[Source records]

= = = = =

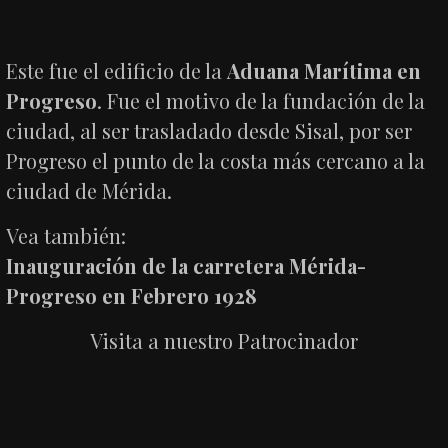
Este fue el edificio de la
Aduana Marítima en
Progreso
. Fue el motivo de la fundación de la
ciudad, al ser trasladado desde Sisal, por ser
Progreso el punto de la costa más cercano a la
ciudad de Mérida.
Vea también:
Inauguración de la carretera Mérida-
Progreso en Febrero 1928
Visita a nuestro Patrocinador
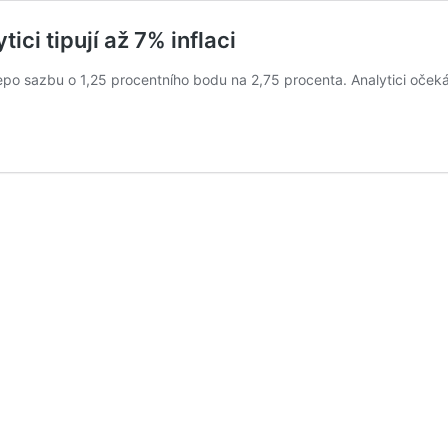
ci tipují až 7% inflaci
 sazbu o 1,25 procentního bodu na 2,75 procenta. Analytici očekávaj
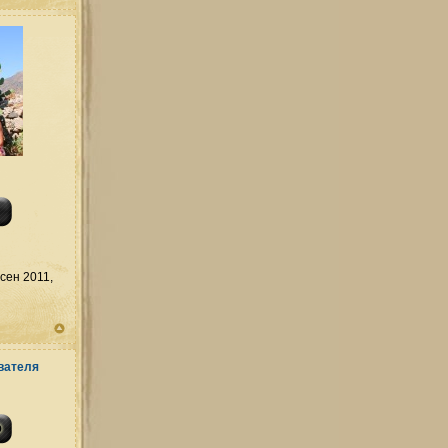
сен 2011,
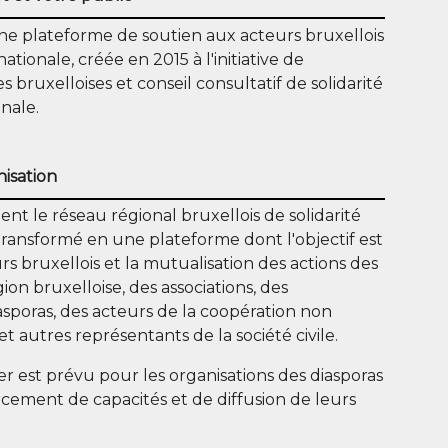
 une plateforme de soutien aux acteurs bruxellois
nationale, créée en 2015 à l'initiative de
ruxelloises et conseil consultatif de solidarité
onale.
nisation
ment le réseau régional bruxellois de solidarité
 transformé en une plateforme dont l'objectif est
rs bruxellois et la mutualisation des actions des
n bruxelloise, des associations, des
asporas, des acteurs de la coopération non
autres représentants de la société civile.
er est prévu pour les organisations des diasporas
cement de capacités et de diffusion de leurs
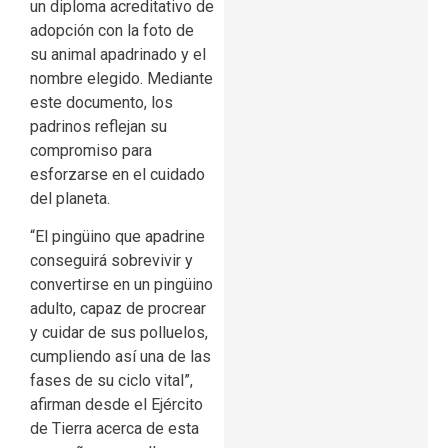
un diploma acreditativo de
adopción con la foto de
su animal apadrinado y el
nombre elegido. Mediante
este documento, los
padrinos reflejan su
compromiso para
esforzarse en el cuidado
del planeta.
“El pingüino que apadrine
conseguirá sobrevivir y
convertirse en un pingüino
adulto, capaz de procrear
y cuidar de sus polluelos,
cumpliendo así una de las
fases de su ciclo vital”,
afirman desde el Ejército
de Tierra acerca de esta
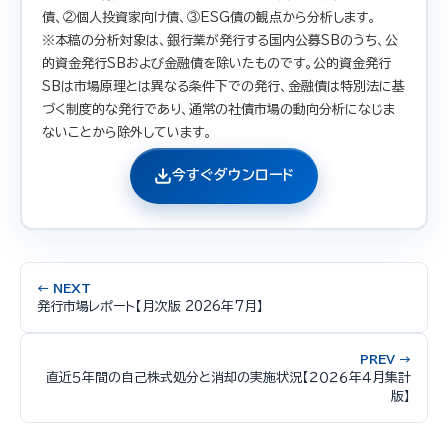
債、②個人投資家向け債、③ESG債の観点から分析します。
※本稿の分析対象は、銀行業が発行する国内公募SBのうち、公
的資金発行SBおよび金融債を除いたものです。公的資金発行
SBは市場原理とは異なる条件下での発行、金融債は特別法に基
づく制度的な発行であり、通常の社債市場の動向分析になじま
ないことから除外しています。
今すぐダウンロード
← NEXT
発行市場レポート【月次版 2026年7月】
PREV →
直近５年間の自己株式処分と消却の実施状況【２０２６年４月集計
版】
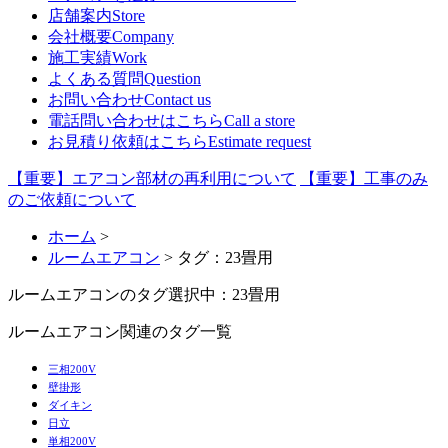
店舗案内
Store
会社概要
Company
施工実績
Work
よくある質問
Question
お問い合わせ
Contact us
電話問い合わせはこちら
Call a store
お見積り依頼はこちら
Estimate request
【重要】エアコン部材の再利用について
【重要】工事のみ
のご依頼について
ホーム
>
ルームエアコン
> タグ：23畳用
ルームエアコンのタグ
選択中：23畳用
ルームエアコン関連のタグ一覧
三相200V
壁掛形
ダイキン
日立
単相200V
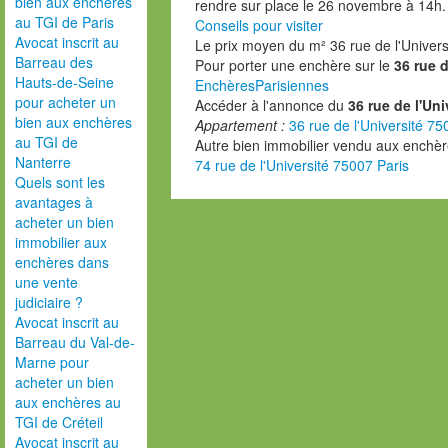
bien aux enchères
rendre sur place le 26 novembre à 14h.
au TGI de Paris
Conseils pour visiter
Avocat inscrit au
Le prix moyen du m²
36 rue de l'Univer
Barreau des
Pour porter une enchère sur le
36 rue d
Hauts-de-Seine
EnchèresParisiennes
pour acheter un
Accéder à l'annonce du
36 rue de l'Uni
bien aux enchères
Appartement :
36 rue de l'Université 75
au TGI de
Autre bien immobilier vendu aux enchère
Nanterre
74 rue de l'Université 75007 Paris
Quels sont les
avantages à
acheter un bien
immobilier aux
enchères dans
une vente
judiciaire ?
Avocat inscrit au
Barreau du Val-de-
Marne pour
acheter un bien
aux enchères au
TGI de Créteil
Avocat inscrit au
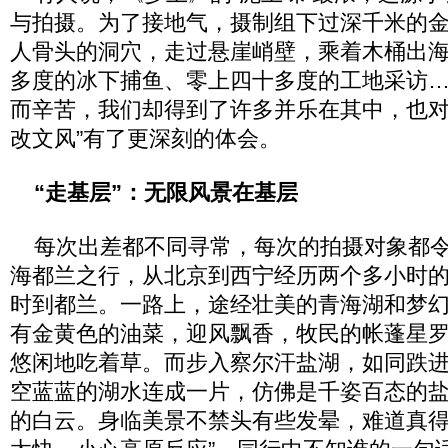
与拍摄。为了接地气，摄制组下过深千米的
人骨头的洞穴，走过悬崖峭壁，乘着木桶出
多度的冰下捕鱼、零上四十多度的工地采访
而辛苦，我们却得到了许多并乐在其中，也对
改文风”有了更深刻的体会。
“走基层”：无限风景在基层
每次出差都不同寻常，每次的拍摄对象都令
海都兰之行，从北京到西宁经历两个多小时的
时到都兰。一路上，途经壮美的青海湖和梦
有金黄色的油菜，迎风飘香，牧民的帐蓬星
悠闲地吃着草。而步入察尔汗盐湖，如同跌
空蓝蓝的湖水连成一片，仿佛是千姿百态的
的白云。身临美景不禁头有些发晕，难道真得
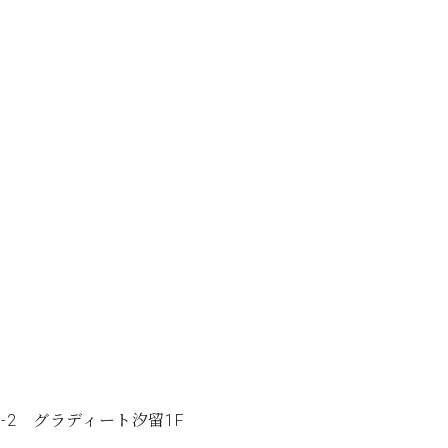
8-2 グラディート汐留1F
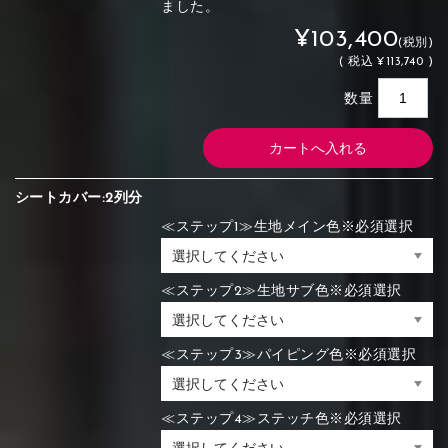
ました。
¥103,400
(税別)
(
税込
¥113,740 )
数量
シートカバー:2列分
≪ステップ1≫生地メイン色※必須選択
≪ステップ2≫生地サブ色※必須選択
≪ステップ3≫パイピング色※必須選択
≪ステップ4≫ステッチ色※必須選択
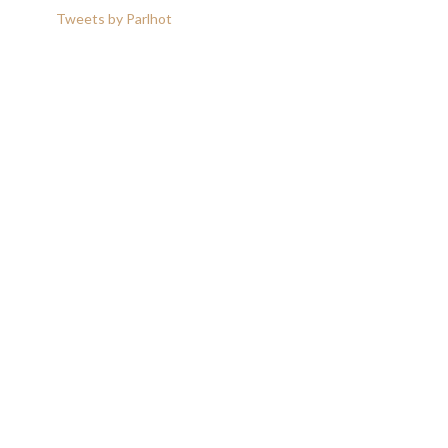
Tweets by Parlhot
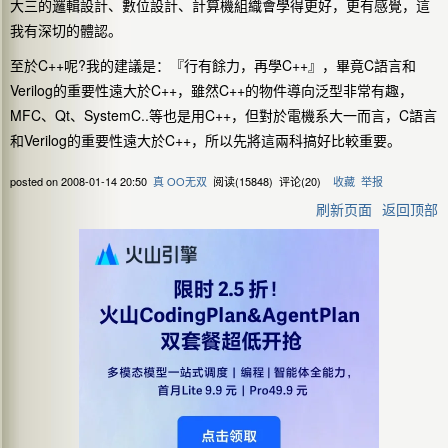
大三的邏輯設計、數位設計、計算機組織會學得更好，更有感覺，這
我有深切的體認。
至於C++呢?我的建議是：『行有餘力，再學C++』，畢竟C語言和
Verilog的重要性遠大於C++，雖然C++的物件導向泛型非常有趣，
MFC、Qt、SystemC..等也是用C++，但對於電機系大一而言，C語言
和Verilog的重要性遠大於C++，所以先將這兩科搞好比較重要。
posted on
2008-01-14 20:50
真 OO无双
阅读(
15848
) 评论(
20
)
收藏
举报
刷新页面
返回顶部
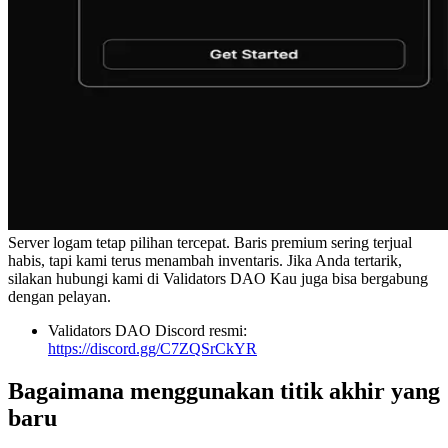
Server logam tetap pilihan tercepat. Baris premium sering terjual
habis, tapi kami terus menambah inventaris. Jika Anda tertarik,
silakan hubungi kami di Validators DAO Kau juga bisa bergabung
dengan pelayan.
Validators DAO Discord resmi:
https://discord.gg/C7ZQSrCkYR
Bagaimana menggunakan titik akhir yang
baru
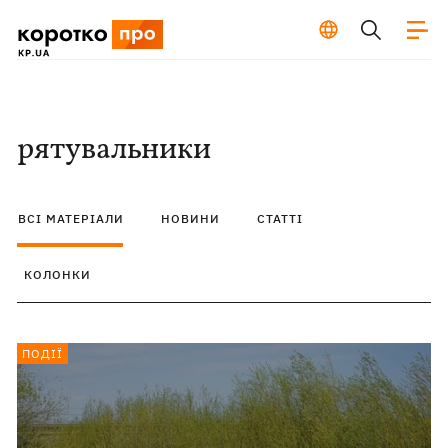
рятувальники
ВСІ МАТЕРІАЛИ
НОВИНИ
СТАТТІ
КОЛОНКИ
ПОДІЇ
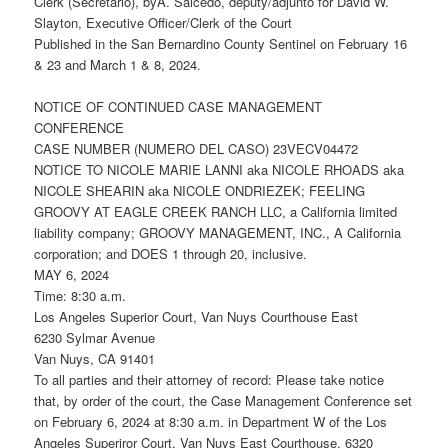
Clerk (Secretario), byA. Salcedo, deputy/adjunto for David W.
Slayton, Executive Officer/Clerk of the Court
Published in the San Bernardino County Sentinel on February 16
& 23 and March 1 & 8, 2024.
NOTICE OF CONTINUED CASE MANAGEMENT
CONFERENCE
CASE NUMBER (NUMERO DEL CASO) 23VECV04472
NOTICE TO NICOLE MARIE LANNI aka NICOLE RHOADS aka
NICOLE SHEARIN aka NICOLE ONDRIEZEK; FEELING
GROOVY AT EAGLE CREEK RANCH LLC, a California limited
liability company; GROOVY MANAGEMENT, INC., A California
corporation; and DOES 1 through 20, inclusive.
MAY 6, 2024
Time: 8:30 a.m.
Los Angeles Superior Court, Van Nuys Courthouse East
6230 Sylmar Avenue
Van Nuys, CA 91401
To all parties and their attorney of record: Please take notice
that, by order of the court, the Case Management Conference set
on February 6, 2024 at 8:30 a.m. in Department W of the Los
Angeles Superiror Court, Van Nuys East Courthouse, 6320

= = = = =

*THE PROBLEM*: Scan the data above line by line. Please say how many lines hold the word "desde", and give only that number.

*REPLY*: 2